What are the taxation issues?
- With a contract that is annuitized, each payment is part return of original (after-tax) principal paid into the contract, and part investment gain. The taxable gain is calculated using an exclusion ratio. That is the original principal in the contract divided by the total dollar amount to be paid out. So if, say, the exclusion ratio is 80%, only 20% of each payment will be taxable. Since there is not a lot of gain there, I can see that this must not be a very old contract. Once the annuitant has outlived his life expectancy, the total amount of each payment is taxable.
- All taxation is ordinary income – not capital gains.

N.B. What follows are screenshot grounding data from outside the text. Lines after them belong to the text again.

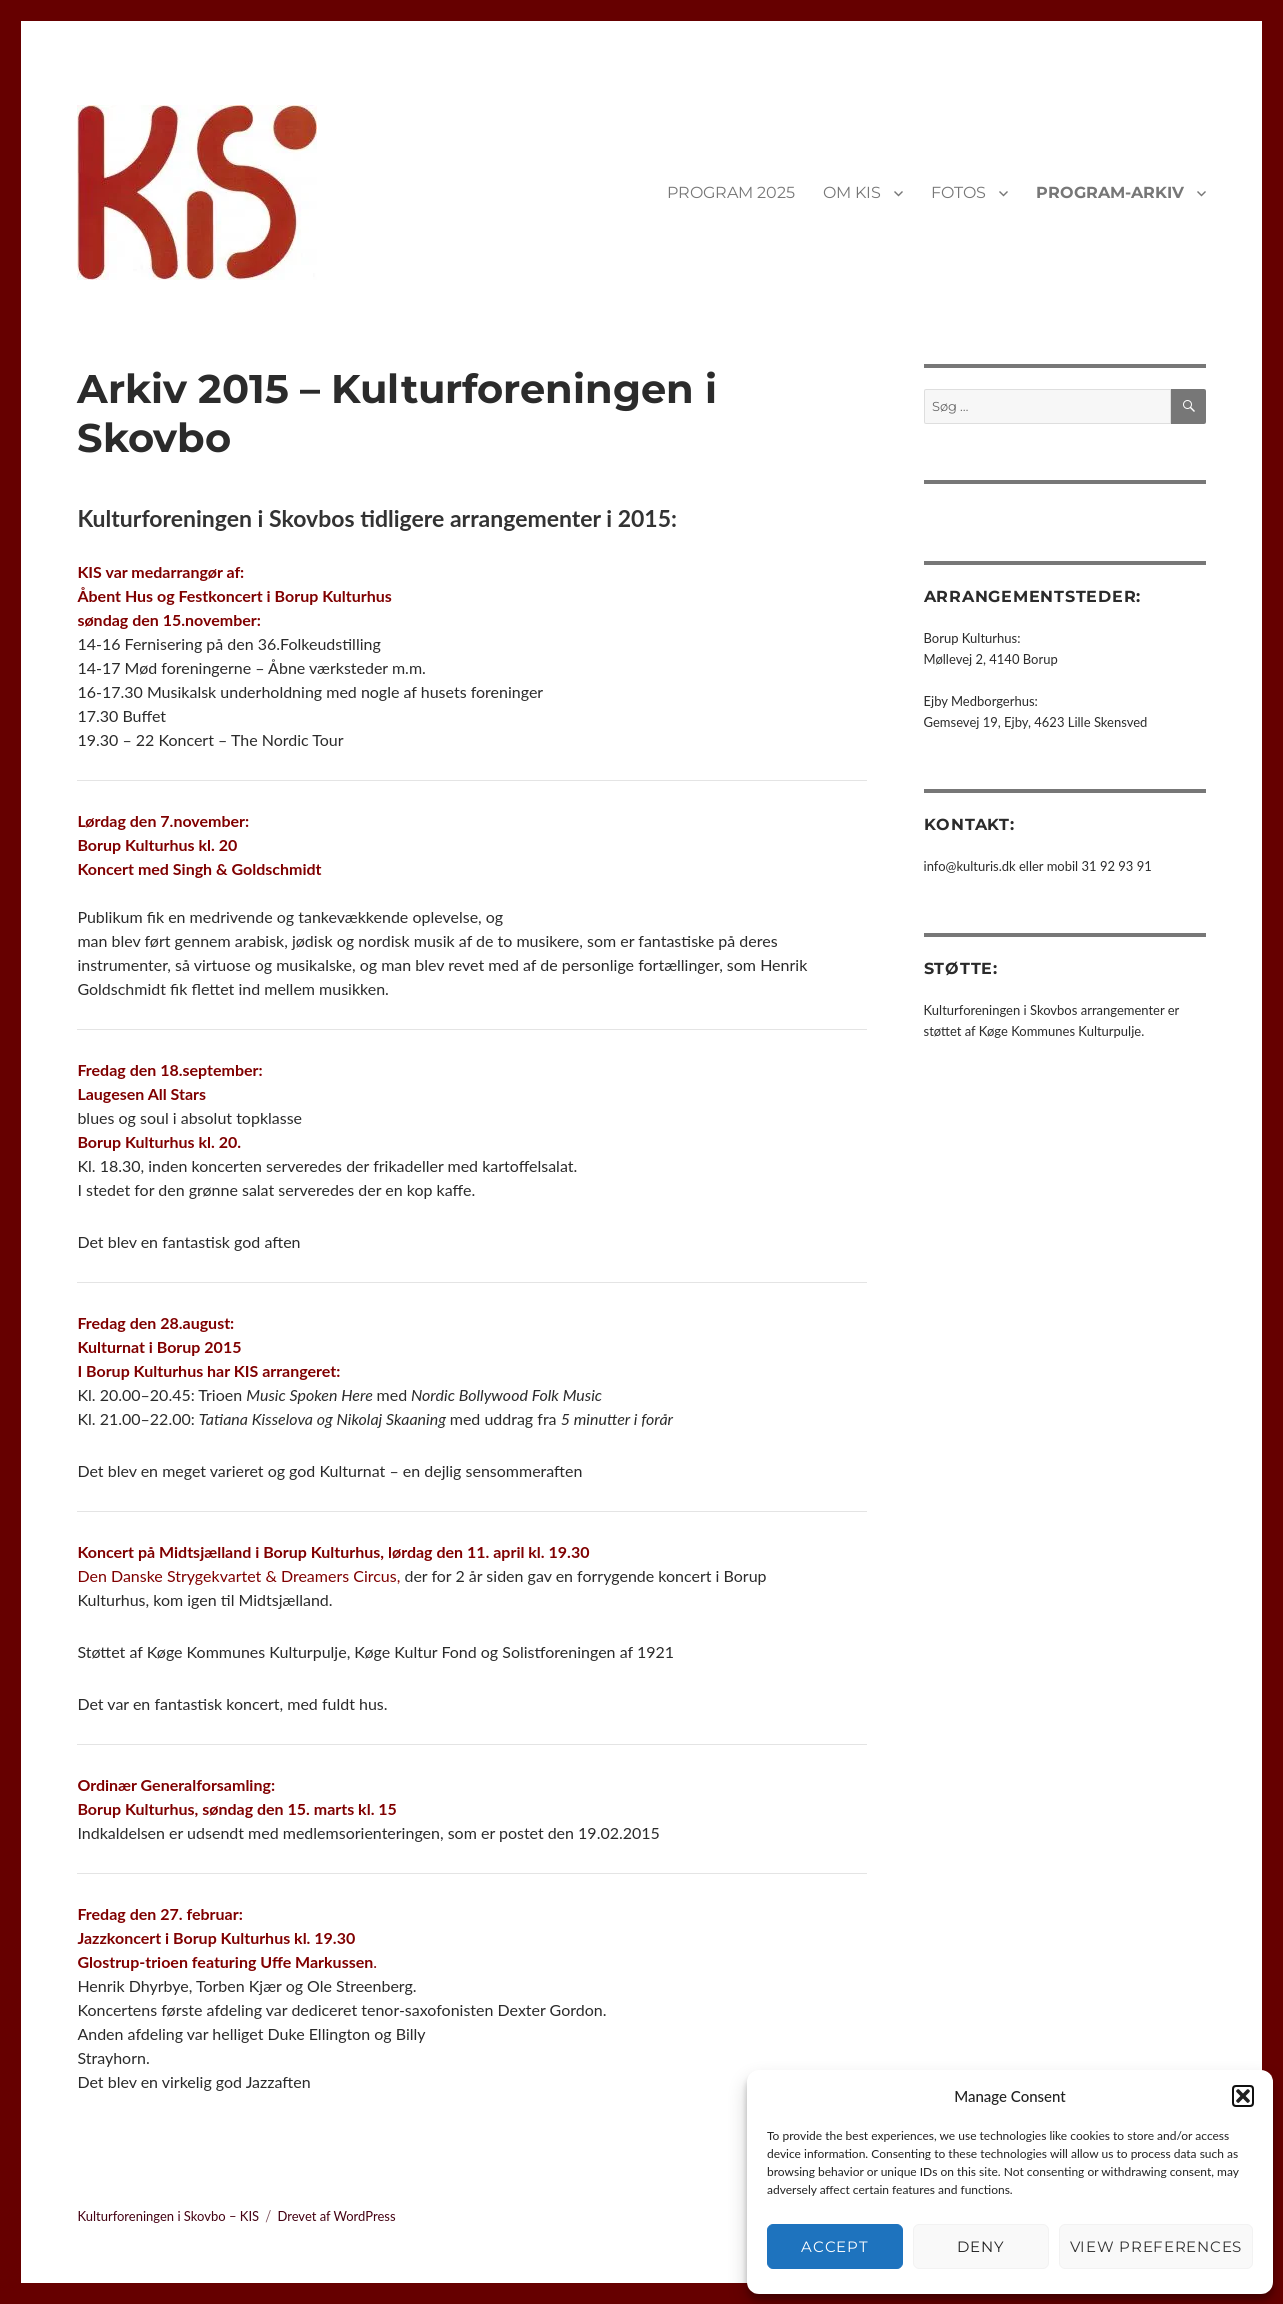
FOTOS (958, 192)
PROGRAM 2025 (731, 192)
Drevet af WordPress (336, 2216)
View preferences (1156, 2246)
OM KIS (852, 192)
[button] (1243, 2096)
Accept (834, 2246)
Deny (980, 2246)
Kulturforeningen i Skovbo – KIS (168, 2216)
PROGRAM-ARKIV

See my previous blog post on ordinary income vs. taxable gains taxation.
- In certain cases annuitizing a contract can help preserve Social Security from Taxation. In an annuitized contract, only the taxable portion of the payment is included in the provisional income formula.
Withdraw Money as you Need It
Many people are uncomfortable with the irrevocably giving up control of a lump sum of money. Instead, they simply draw money out of the contract as needed. This can be done occasionally, or on a periodic basis. An annuity is not an investment account, however: each non-periodic withdrawal will require a form to be submitted to the annuity company, and it can be several weeks before you see your funds.
What are the Taxation Issues?
The taxation is different here: no exclusion ratio. The contract distributes all the gain first, fully taxable, and then the basis. For example, you have a contract worth $100,000. You’ve paid in $64,000 and have $36,000 gain in the contract. You decide to take $1000 monthly distributions. You will have 36 fully taxable $1000 payments (just to make the math easy, assuming no further earnings). With the 36th payment all the gain in the contract is distributed, so all remaining payments are free of taxation.
What Happens When I Die?
The annuity contact passes to your named beneficiary. There is no step-up in basis, however. An annuity contract is not capital gains-type property, so there is no step up. Your beneficiary will inherit not only the contract value but also your basis, and will therefore have an immediate tax issue.
This is sort of a high-class problem, as I see it. If dad wants to leave a sum of money set apart for a child, an annuity is a good place to put it – dad won’t have to pay any taxes on the gains. In this case the child who inherits the contract will pay the taxes. This is a very different tax situation from the investment account that dad opens, registered as a Transfer on Death to the Child. In this case dad will pay the taxes on the gains. These can be minimized by investing in non-dividend paying investments that would produce a lot of ordinary income, and by holding investments. If there are no sales, then no gains are realized, and the whole account value gets stepped up at dad’s death. Once again, this is another big trade-off.